This enables the same substrate to be used for a different number and/or type of light sources. If it is intended not to populate the maximum possible number of light source mounting slots with a respective light source, at least one light source mounting slot can remain vacant. In order to guarantee a flow of current through the other light sources, for every free light source mounting slot a bridge mounting slot electrically connected in parallel therewith is populated with a bridge resistor. In this way the same substrate can be used for different requirements in respect of a lighting current (luminous flux requirement) and only needs to be populated differently. It is also easily possible in this way to set or approximate a desired numerical ratio of different-colored light sources, in particular LEDs, in particular for generating a mixed light. Using the same substrate for different requirements, e.g. in respect of a luminous flux and/or a luminous color, enables the costs per unit thereof to be reduced.

The bridge resistor can be in particular a zero-ohm resistor.

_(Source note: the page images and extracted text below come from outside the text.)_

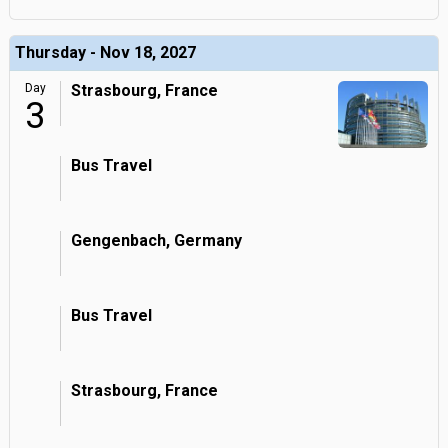
Thursday - Nov 18, 2027
Day
Strasbourg, France
3
Bus Travel
Gengenbach, Germany
Bus Travel
Strasbourg, France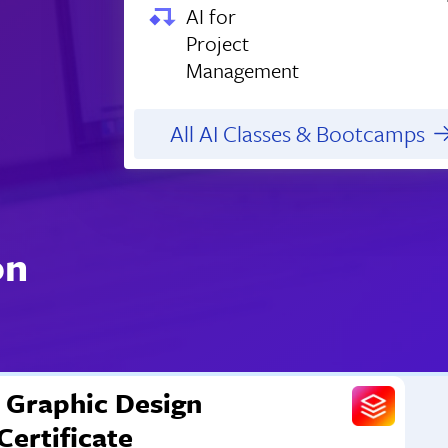
AI for
Project
Management
All AI Classes & Bootcamps
on
Graphic Design
Certificate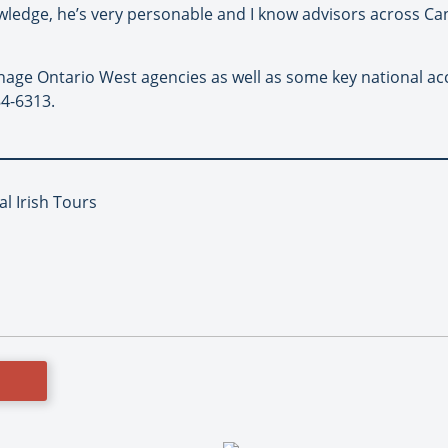
wledge, he’s very personable and I know advisors across Ca
anage Ontario West agencies as well as some key national a
84-6313.
al Irish Tours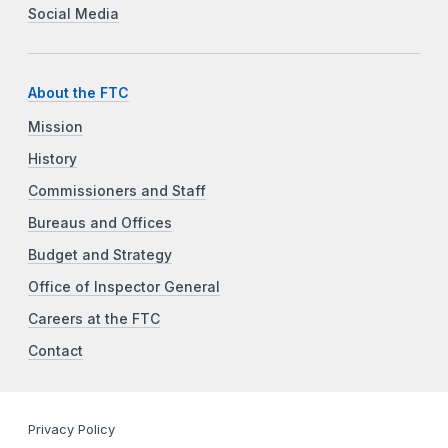
Social Media
About the FTC
Mission
History
Commissioners and Staff
Bureaus and Offices
Budget and Strategy
Office of Inspector General
Careers at the FTC
Contact
Privacy Policy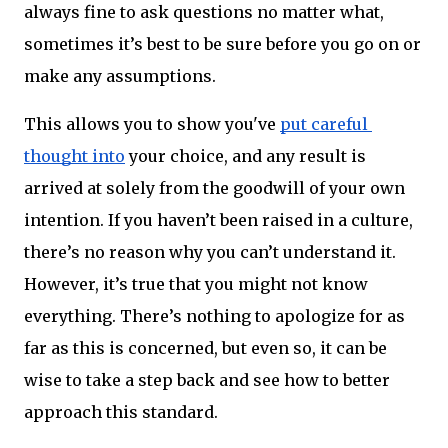
always fine to ask questions no matter what, 
sometimes it’s best to be sure before you go on or 
make any assumptions.
This allows you to show you've 
put careful 
thought into
 your choice, and any result is 
arrived at solely from the goodwill of your own 
intention. If you haven’t been raised in a culture, 
there’s no reason why you can’t understand it. 
However, it’s true that you might not know 
everything. There’s nothing to apologize for as 
far as this is concerned, but even so, it can be 
wise to take a step back and see how to better 
approach this standard.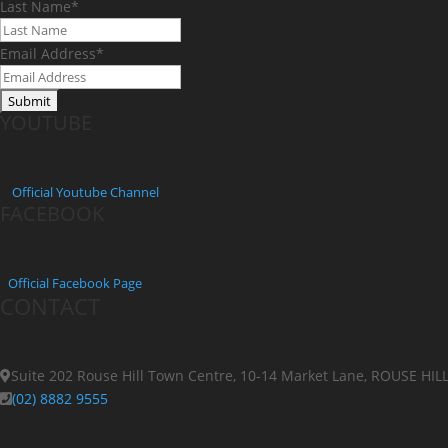
Last Name
*
Email Address
*
YOUTUBE
Official
Youtube Channel
FACEBOOK
Official Facebook Page
CONTACT
Suite 202 Rouse Hill Town Centre, 10-14 Market Lane, ROUSE HI
(02) 8882 9555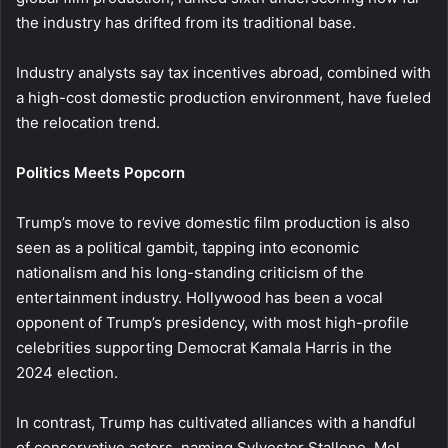
the industry has drifted from its traditional base.
Industry analysts say tax incentives abroad, combined with
a high-cost domestic production environment, have fueled
the relocation trend.
Politics Meets Popcorn
Trump’s move to revive domestic film production is also
seen as a political gambit, tapping into economic
nationalism and his long-standing criticism of the
entertainment industry. Hollywood has been a vocal
opponent of Trump’s presidency, with most high-profile
celebrities supporting Democrat Kamala Harris in the
2024 election.
In contrast, Trump has cultivated alliances with a handful
of conservative actors, naming Sylvester Stallone, Mel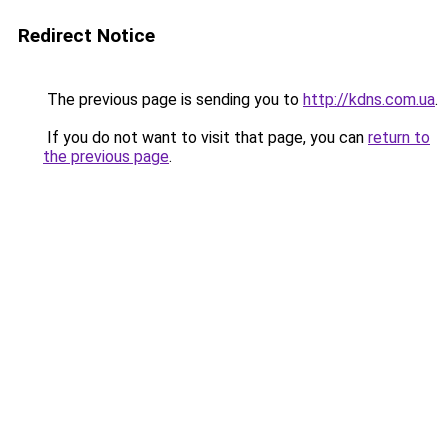
Redirect Notice
The previous page is sending you to
http://kdns.com.ua
.
If you do not want to visit that page, you can
return to
the previous page
.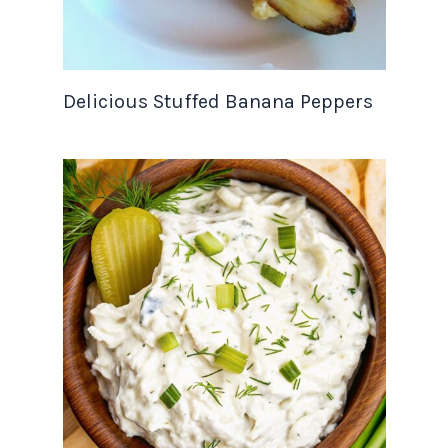
Delicious Stuffed Banana Peppers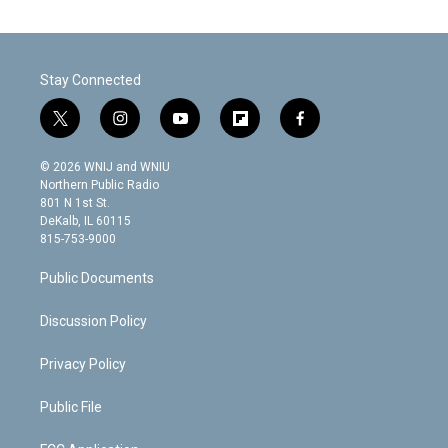
Stay Connected
t
i
y
f
f
w
n
o
l
a
i
s
u
i
c
© 2026 WNIJ and WNIU
t
t
t
p
e
Northern Public Radio
t
a
u
b
b
801 N 1st St.
e
g
b
o
o
DeKalb, IL 60115
r
r
e
a
o
815-753-9000
a
r
k
m
d
Public Documents
Discussion Policy
Privacy Policy
Public File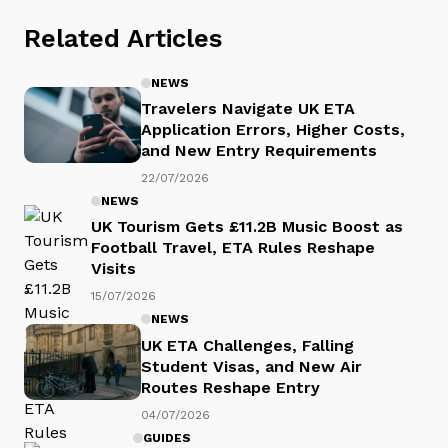
Related Articles
NEWS
Travelers Navigate UK ETA
Application Errors, Higher Costs,
and New Entry Requirements
22/07/2026
NEWS
UK Tourism Gets £11.2B Music Boost as
Football Travel, ETA Rules Reshape
Visits
15/07/2026
NEWS
UK ETA Challenges, Falling
Student Visas, and New Air
Routes Reshape Entry
04/07/2026
GUIDES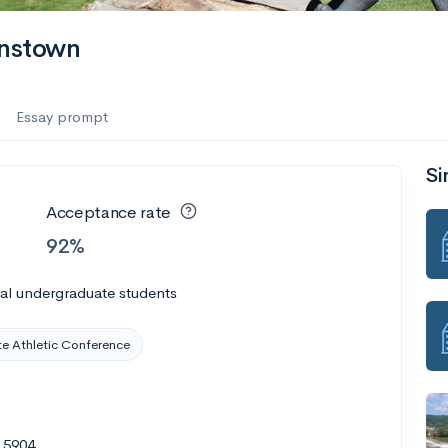
hnstown
Essay prompt
Si
Acceptance rate
92%
al undergraduate students
te Athletic Conference
15904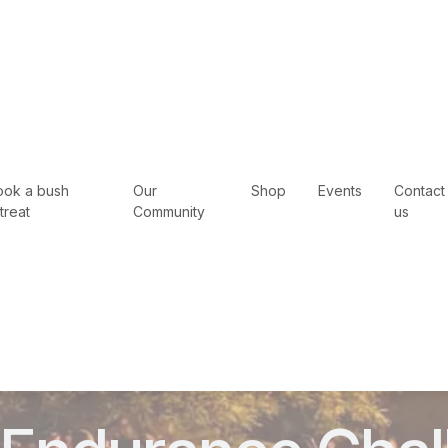
ook a bush
Our
Shop
Events
Contact
treat
Community
us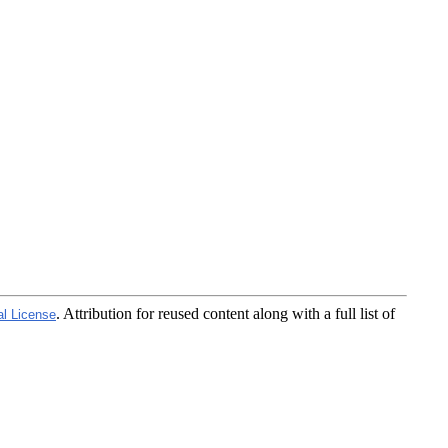
. Attribution for reused content along with a full list of
al License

The at least one light source preferably includes at least one light-emitting diode (LED). If a plurality of light-emitting diodes are present, these can radiate light in the same color or in different colors. A color can be monochromatic (e.g. red, green, blue, etc.) or multichromatic (e.g. white). The light radiated by the at least one light-emitting diode can also be an infrared light (IR-LED) or an ultraviolet light (UV-LED). A plurality of light-emitting diodes can generate a mixed light, e.g. a white mixed light. The at least one light-emitting diode can contain at least one wavelength-converting luminescent substance (conversion LED). The at least one light-emitting diode can be present in the form of at least one individually packaged light-emitting diode or in the form of at least one LED chip. The at least one light-emitting diode can be equipped with at least one dedicated and/or collective optical element for beam guidance, e.g. at least one Fresnel lens, collimator, and so forth. Instead of or in addition to inorganic light-emitting diodes, e.g. based on InGaN or AlInGaP, organic LEDs (OLEDs, e.g. polymer OLEDs) can also be used in general. Alternatively, the at least one light source can have e.g. at least one diode laser or another solid-state light source.

The number of resistor mounting slots can generally be less than, equal to or greater than the number of light source mounting slots. If the number of light source mounting slots is equal to the number of resistor mounting slots, each of the light source mounting slots can be bridged or lie electrically in parallel with one of the resistor mounting slots.

If the number of resistor mounting slots is less than the number of light source mounting slots, some of the light source mounting slots can for example be individually bridged and/or a plurality of light source mounting slots can be collectively bridged. If the number of resistor mounting slots is less than the number of light source mounting slots, a variant can be that at least one of the light source mounting slots does not lie electrically in parallel with one of the resistor mounting slots or cannot be bridged by way of one of the resistor mounting slots.

If the number of resistor mounting slots is greater than the number of light source mounting slots, at least one of the resistor mounting slots can also be used as an alternative means of bridging the light source mounting slots, e.g. instead of a plurality of other resistor mounting slots. Cost savings and a reduction in component insertion overhead can be achieved in this way.

It is a development that the light source mounting slots are arranged in a matrix pattern and light source mounting slots to which none of the resistor mounting slots is assigned are arranged in a central block of light source mounting slots. This allows a compact area for the light source mounting slots to be maintained for different population variants.

It is another development that a light source mounting slot has a contact surface for an anode of the light source, a contact surface for a cathode of the light source and a contact surface for a heat dissipation surface of the light source (‘thermal pad’), said contact surfaces being electrically isolated from one another. This enables light sources, in particular light-emitting diodes, that have a dedicated heat dissipation surface to be thermally coupled to the substrate particularly efficiently. Furthermore, a simple and space-saving possibility for routing through an electrical line can be provided by way of the contact surface for the heat dissipation surface, such that the electrical line consequently no longer needs to be routed externally around the mounting slot.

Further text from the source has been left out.